Could you print, exactly as they stand, the lines from the one holding "Image attached. Find" to the end of the data below, and nothing more?

START INPUT RECORDS

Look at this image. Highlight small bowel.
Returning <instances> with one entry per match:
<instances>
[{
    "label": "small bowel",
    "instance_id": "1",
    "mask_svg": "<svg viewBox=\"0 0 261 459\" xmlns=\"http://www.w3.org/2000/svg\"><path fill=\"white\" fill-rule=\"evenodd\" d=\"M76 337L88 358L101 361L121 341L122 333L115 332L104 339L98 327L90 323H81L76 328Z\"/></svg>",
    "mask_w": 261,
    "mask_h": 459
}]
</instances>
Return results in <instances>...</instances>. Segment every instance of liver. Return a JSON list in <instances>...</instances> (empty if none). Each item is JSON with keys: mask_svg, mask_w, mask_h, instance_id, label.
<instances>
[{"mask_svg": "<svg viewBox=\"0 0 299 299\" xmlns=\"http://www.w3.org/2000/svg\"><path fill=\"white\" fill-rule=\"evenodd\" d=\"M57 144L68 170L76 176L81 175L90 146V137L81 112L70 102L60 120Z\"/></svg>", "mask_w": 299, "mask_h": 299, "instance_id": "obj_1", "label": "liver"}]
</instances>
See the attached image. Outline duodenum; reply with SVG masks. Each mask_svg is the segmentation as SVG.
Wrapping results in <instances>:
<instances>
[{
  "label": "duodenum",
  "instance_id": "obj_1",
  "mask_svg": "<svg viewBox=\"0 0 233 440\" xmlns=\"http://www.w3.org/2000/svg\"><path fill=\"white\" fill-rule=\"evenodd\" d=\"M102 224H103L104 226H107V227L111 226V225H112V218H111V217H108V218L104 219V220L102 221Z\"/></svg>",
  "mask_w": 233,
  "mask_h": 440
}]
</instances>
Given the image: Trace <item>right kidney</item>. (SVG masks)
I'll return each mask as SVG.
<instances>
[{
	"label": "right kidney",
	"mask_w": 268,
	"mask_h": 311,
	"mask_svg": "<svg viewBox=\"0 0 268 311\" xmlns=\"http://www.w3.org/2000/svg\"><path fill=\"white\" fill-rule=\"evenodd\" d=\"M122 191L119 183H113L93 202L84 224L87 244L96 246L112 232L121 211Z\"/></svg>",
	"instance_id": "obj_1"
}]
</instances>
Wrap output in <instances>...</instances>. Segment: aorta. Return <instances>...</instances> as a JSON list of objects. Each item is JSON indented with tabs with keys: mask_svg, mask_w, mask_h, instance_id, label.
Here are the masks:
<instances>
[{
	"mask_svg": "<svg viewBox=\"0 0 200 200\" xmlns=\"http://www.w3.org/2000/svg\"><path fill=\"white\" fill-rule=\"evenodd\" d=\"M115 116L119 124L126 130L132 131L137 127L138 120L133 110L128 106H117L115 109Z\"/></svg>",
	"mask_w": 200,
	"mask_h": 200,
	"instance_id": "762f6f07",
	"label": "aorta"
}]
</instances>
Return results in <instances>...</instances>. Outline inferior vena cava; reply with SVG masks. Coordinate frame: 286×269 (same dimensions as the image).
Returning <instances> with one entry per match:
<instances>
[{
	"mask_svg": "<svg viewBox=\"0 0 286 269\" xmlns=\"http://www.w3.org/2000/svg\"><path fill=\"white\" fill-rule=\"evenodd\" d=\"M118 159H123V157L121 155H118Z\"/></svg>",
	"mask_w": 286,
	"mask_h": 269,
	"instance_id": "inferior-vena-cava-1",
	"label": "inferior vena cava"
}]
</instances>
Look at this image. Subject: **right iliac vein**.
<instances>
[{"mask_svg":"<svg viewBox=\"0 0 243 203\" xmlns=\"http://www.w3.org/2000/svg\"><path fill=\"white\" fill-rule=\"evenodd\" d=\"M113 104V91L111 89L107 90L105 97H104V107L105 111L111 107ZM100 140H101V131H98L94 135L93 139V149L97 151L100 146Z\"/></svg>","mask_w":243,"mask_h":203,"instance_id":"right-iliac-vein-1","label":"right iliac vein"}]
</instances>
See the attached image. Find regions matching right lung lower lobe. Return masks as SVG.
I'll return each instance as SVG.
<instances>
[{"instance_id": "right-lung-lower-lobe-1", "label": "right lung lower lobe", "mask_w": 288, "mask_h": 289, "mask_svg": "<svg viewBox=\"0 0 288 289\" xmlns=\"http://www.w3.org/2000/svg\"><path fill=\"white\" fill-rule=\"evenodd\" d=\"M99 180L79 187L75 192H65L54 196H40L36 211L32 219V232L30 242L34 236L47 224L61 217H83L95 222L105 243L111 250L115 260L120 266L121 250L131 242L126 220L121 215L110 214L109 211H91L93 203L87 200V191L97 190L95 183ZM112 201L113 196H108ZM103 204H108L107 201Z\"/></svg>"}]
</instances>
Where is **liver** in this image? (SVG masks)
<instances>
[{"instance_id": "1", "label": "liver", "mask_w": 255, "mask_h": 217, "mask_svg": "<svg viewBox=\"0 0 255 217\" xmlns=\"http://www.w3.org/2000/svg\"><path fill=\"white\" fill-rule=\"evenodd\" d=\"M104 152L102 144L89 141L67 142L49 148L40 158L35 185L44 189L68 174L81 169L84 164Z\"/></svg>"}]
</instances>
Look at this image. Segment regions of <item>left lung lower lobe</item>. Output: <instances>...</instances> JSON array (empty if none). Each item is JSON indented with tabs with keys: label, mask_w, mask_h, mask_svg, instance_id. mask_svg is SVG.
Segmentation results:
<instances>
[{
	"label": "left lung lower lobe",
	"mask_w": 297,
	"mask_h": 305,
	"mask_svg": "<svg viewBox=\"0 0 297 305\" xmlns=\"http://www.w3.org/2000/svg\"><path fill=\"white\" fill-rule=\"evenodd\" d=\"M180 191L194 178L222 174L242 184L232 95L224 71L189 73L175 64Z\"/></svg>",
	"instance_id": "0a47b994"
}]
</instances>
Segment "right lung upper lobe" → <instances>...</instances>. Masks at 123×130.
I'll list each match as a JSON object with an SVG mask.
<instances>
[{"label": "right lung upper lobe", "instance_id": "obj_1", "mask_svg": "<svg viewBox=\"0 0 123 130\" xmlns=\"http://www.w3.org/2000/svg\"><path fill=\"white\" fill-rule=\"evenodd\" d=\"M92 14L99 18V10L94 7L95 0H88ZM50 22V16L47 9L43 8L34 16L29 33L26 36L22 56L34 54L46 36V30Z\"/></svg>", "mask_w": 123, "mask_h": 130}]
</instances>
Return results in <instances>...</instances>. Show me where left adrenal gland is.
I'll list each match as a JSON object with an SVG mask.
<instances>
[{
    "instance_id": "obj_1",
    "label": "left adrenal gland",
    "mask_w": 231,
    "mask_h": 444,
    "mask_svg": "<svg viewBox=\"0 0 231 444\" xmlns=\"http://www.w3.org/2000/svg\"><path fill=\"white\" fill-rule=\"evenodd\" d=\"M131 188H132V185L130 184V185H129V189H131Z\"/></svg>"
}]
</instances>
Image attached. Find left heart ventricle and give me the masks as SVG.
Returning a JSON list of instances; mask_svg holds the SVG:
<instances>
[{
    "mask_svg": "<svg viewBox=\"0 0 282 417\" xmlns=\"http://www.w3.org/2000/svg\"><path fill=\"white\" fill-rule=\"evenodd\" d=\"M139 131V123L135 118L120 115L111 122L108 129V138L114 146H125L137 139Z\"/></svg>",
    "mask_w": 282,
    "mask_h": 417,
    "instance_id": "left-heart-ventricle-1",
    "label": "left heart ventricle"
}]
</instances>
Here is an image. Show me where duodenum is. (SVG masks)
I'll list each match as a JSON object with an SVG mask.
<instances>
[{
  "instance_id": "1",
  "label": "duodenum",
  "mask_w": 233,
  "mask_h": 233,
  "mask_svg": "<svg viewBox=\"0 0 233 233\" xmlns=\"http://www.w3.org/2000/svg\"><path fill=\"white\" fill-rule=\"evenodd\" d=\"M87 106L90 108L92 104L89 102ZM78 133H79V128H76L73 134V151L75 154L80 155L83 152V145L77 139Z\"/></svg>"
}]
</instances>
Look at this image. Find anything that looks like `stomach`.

END INPUT RECORDS

RESPONSE AREA –
Image attached. Find left heart ventricle and give me the masks as SVG.
Returning a JSON list of instances; mask_svg holds the SVG:
<instances>
[{
    "mask_svg": "<svg viewBox=\"0 0 282 417\" xmlns=\"http://www.w3.org/2000/svg\"><path fill=\"white\" fill-rule=\"evenodd\" d=\"M139 131V123L135 118L120 115L111 122L108 129V138L114 146H125L137 139Z\"/></svg>",
    "mask_w": 282,
    "mask_h": 417,
    "instance_id": "left-heart-ventricle-1",
    "label": "left heart ventricle"
}]
</instances>
Here is an image. Show me where duodenum is. (SVG masks)
I'll list each match as a JSON object with an SVG mask.
<instances>
[{
  "instance_id": "1",
  "label": "duodenum",
  "mask_w": 233,
  "mask_h": 233,
  "mask_svg": "<svg viewBox=\"0 0 233 233\" xmlns=\"http://www.w3.org/2000/svg\"><path fill=\"white\" fill-rule=\"evenodd\" d=\"M87 106L90 108L92 104L89 102ZM78 133H79V128H76L73 134V151L75 154L80 155L83 152V145L77 139Z\"/></svg>"
}]
</instances>
Look at this image. Find anything that looks like `stomach`.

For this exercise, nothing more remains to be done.